■ WHAT IS REQUIRED: Quote every line of the data below as it stands, omitting pictures.

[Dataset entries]
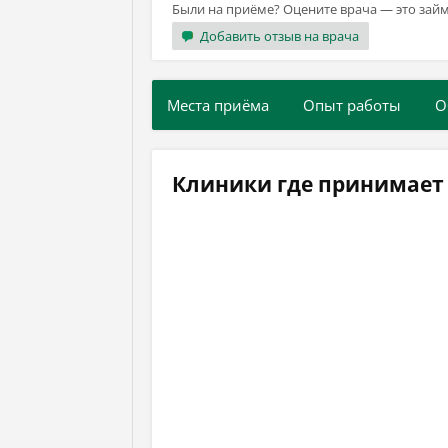
Были на приёме? Оцените врача — это займ
Добавить отзыв на врача
Места приёма
Опыт работы
О
Клиники где принимает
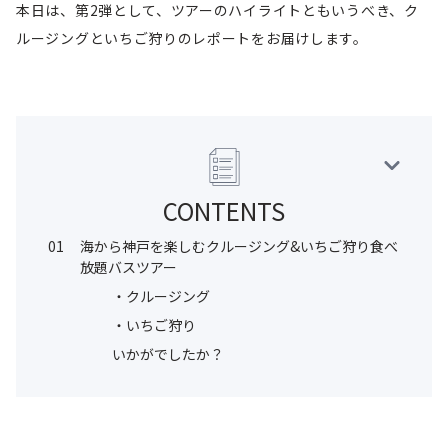
本日は、第2弾として、ツアーのハイライトともいうべき、ク
ルージングといちご狩りのレポートをお届けします。
CONTENTS
01
海から神戸を楽しむクルージング&いちご狩り食べ
放題バスツアー
・クルージング
・いちご狩り
いかがでしたか？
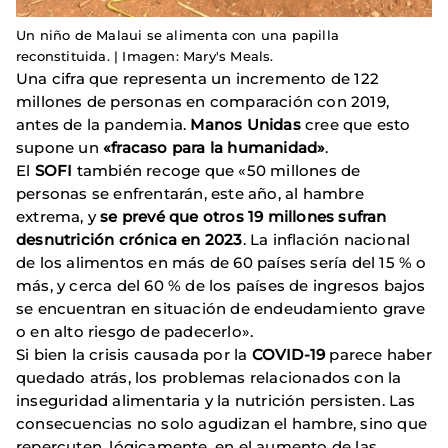
Un niño de Malaui se alimenta con una papilla
reconstituida. | Imagen: Mary's Meals.
Una cifra que representa un incremento de 122
millones de personas en comparación con 2019,
antes de la pandemia.
Manos Unidas
cree que esto
supone un
«fracaso para la humanidad»
.
El
SOFI
también recoge que «50 millones de
personas se enfrentarán, este año, al hambre
extrema, y
se prevé que otros 19 millones sufran
desnutrición crónica en 2023
. La inflación nacional
de los alimentos en más de 60 países sería del 15 % o
más, y cerca del 60 % de los países de ingresos bajos
se encuentran en situación de endeudamiento grave
o en alto riesgo de padecerlo».
Si bien la crisis causada por la
COVID-19
parece haber
quedado atrás, los problemas relacionados con la
inseguridad alimentaria y la nutrición persisten. Las
consecuencias no solo agudizan el hambre, sino que
repercuten, lógicamente, en el aumento de las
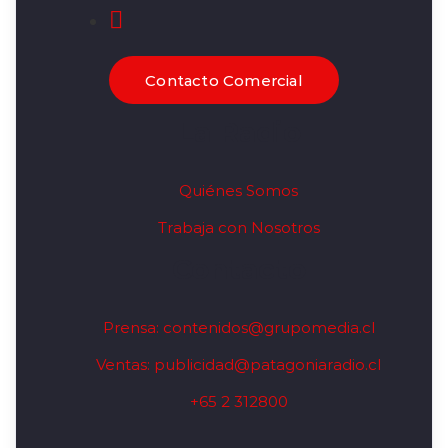
Contacto Comercial
La Radio
Quiénes Somos
Trabaja con Nosotros
Contacto
Prensa: contenidos@grupomedia.cl
Ventas: publicidad@patagoniaradio.cl
+65 2 312800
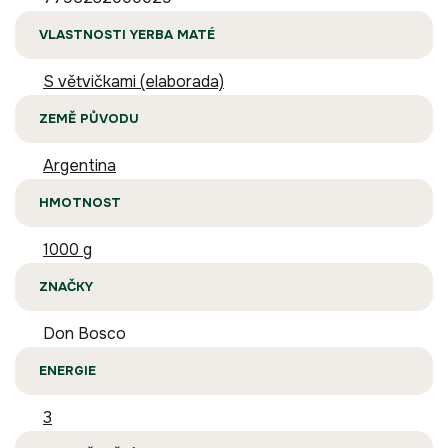
VLASTNOSTI YERBA MATÉ
S větvičkami (elaborada)
ZEMĚ PŮVODU
Argentina
HMOTNOST
1000 g
ZNAČKY
Don Bosco
ENERGIE
3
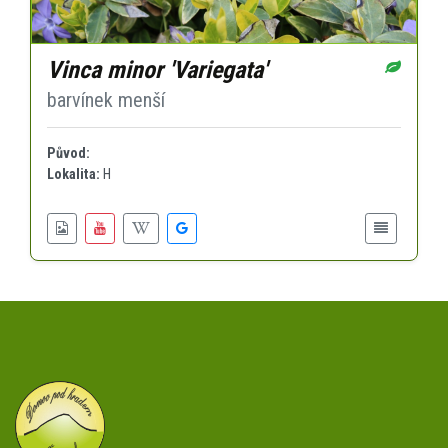
Vinca minor 'Variegata'
barvínek menší
Původ:
Lokalita:
H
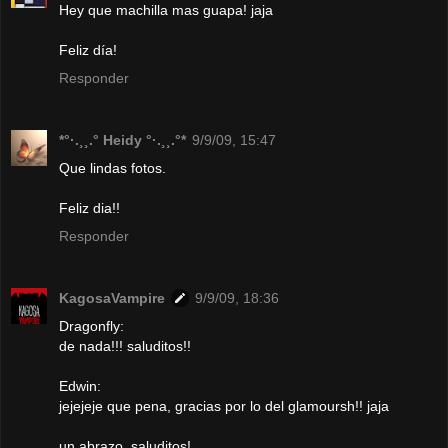
Hey que machilla mas guapa! jaja
Feliz día!
Responder
*°·.¸¸.° Heidy °·.¸¸.°*
9/9/09, 15:47
Que lindas fotos.
Feliz dia!!
Responder
KagosaVampire
9/9/09, 18:36
Dragonfly:
de nada!!! saluditos!!
Edwin:
jejejeje que pena, gracias por lo del glamoursh!! jaja
un abrazo, saluditos!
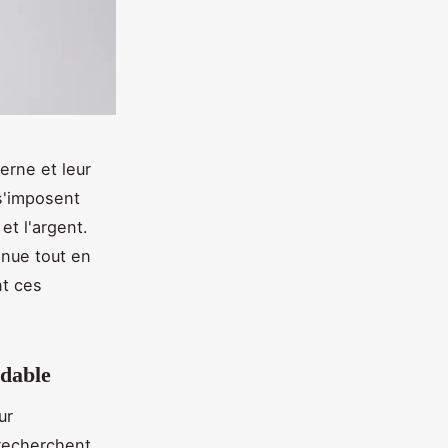
erne et leur
 s'imposent
et l'argent.
enue tout en
nt ces
rdable
ur
 recherchent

■ OUTPUT FOR THIS TASK:
Были на приёме? Оцените врача — это займ
Добавить отзыв на врача
Места приёма
Опыт работы
О
Клиники где принимает
本日は、第2弾として、ツアーのハイライトともいうべき、ク
ルージングといちご狩りのレポートをお届けします。
CONTENTS
01
海から神戸を楽しむクルージング&いちご狩り食べ
放題バスツアー
・クルージング
・いちご狩り
いかがでしたか？
Un niño de Malaui se alimenta con una papilla
reconstituida. | Imagen: Mary's Meals.
Una cifra que representa un incremento de 122
millones de personas en comparación con 2019,
antes de la pandemia.
Manos Unidas
cree que esto
supone un
«fracaso para la humanidad»
.
El
SOFI
también recoge que «50 millones de
personas se enfrentarán, este año, al hambre
extrema, y
se prevé que otros 19 millones sufran
desnutrición crónica en 2023
. La inflación nacional
de los alimentos en más de 60 países sería del 15 % o
más, y cerca del 60 % de los países de ingresos bajos
se encuentran en situación de endeudamiento grave
o en alto riesgo de padecerlo».
Si bien la crisis causada por la
COVID-19
parece haber
quedado atrás, los problemas relacionados con la
inseguridad alimentaria y la nutrición persisten. Las
consecuencias no solo agudizan el hambre, sino que
repercuten, lógicamente, en el aumento de las
Contacto Comercial
La Radio
Quiénes Somos
Trabaja con Nosotros
Contacto
Prensa: contenidos@grupomedia.cl
Ventas: publicidad@patagoniaradio.cl
+65 2 312800
VLASTNOSTI YERBA MATÉ
S větvičkami (elaborada)
ZEMĚ PŮVODU
Argentina
HMOTNOST
1000 g
ZNAČKY
Don Bosco
ENERGIE
3
Vinca minor 'Variegata'
barvínek menší
Původ:
Lokalita:
H
Hey que machilla mas guapa! jaja
Feliz día!
Responder
*°·.¸¸.° Heidy °·.¸¸.°*
9/9/09, 15:47
Que lindas fotos.
Feliz dia!!
Responder
KagosaVampire
9/9/09, 18:36
Dragonfly:
de nada!!! saluditos!!
Edwin:
jejejeje que pena, gracias por lo del glamoursh!! jaja
un abrazo, saluditos!
erne et leur
 s'imposent
et l'argent.
enue tout en
nt ces
rdable
ur
 recherchent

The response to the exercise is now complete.